During the consultation process that preceded the IA 2016, local authorities expressed real concern about this burdenshifting. The government’s response was to add para 10A to the 2016 Act, which had not been in the bill as originally drafted. However, unless additional funding is provided to local authorities to implement the new para 10A regime (and I am not aware of any suggestion that it will be), it is difficult to see how this will address the concern. The financial pressure on local authorities will rise, meaning the impetus to refuse support where possible will increase alongside it. This pressure will be compounded by the right to rent restrictions, which make it much harder for those without immigration status to access accommodation in the private sector, forcing them to turn to social services.
The financial pressure on local authorities will rise, meaning the impetus to refuse support where possible will increase alongside it.
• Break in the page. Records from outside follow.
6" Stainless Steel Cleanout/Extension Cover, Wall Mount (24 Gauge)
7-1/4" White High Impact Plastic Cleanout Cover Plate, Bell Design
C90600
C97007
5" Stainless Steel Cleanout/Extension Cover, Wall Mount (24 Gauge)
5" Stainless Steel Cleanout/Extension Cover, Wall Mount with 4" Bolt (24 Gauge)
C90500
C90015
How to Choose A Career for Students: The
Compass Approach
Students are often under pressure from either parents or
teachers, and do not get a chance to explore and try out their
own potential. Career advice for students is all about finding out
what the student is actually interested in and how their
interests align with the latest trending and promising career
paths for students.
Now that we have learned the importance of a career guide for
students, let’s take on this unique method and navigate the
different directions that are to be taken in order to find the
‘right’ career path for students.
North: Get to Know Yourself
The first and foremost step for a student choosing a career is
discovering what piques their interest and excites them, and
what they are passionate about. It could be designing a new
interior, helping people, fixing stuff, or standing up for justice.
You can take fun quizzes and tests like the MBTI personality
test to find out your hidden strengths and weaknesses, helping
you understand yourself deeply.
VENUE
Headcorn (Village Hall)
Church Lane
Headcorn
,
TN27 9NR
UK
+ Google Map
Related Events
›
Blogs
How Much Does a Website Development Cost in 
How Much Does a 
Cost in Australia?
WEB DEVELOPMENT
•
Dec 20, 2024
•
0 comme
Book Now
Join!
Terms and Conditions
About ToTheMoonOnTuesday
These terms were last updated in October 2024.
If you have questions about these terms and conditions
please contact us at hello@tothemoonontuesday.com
This leads to the second point, which is that, as a result of these changes, it is entirely possible that we will see more decisions being made by local authorities along the lines of that in R (MN and KN) v Hackney LBC  EWHC 1205 (Admin), whereby they refuse to believe a family is destitute. These cases will be made more difficult by a further set of changes contained in the Immigration Acts of 2014 and 2016, namely the restrictions on having or operating a bank account contained in IA 2014 ss40–43 and IA 2016 Sch 7. Those affected will not be able to produce bank statements to verify their accounts, while those who have helped support them may be unwilling to be named lest they be accused of being complicit in illegal activity of some sort. These are precisely the types of factors that might tempt a decision-maker to reach an adverse decision on an applicant’s credibility.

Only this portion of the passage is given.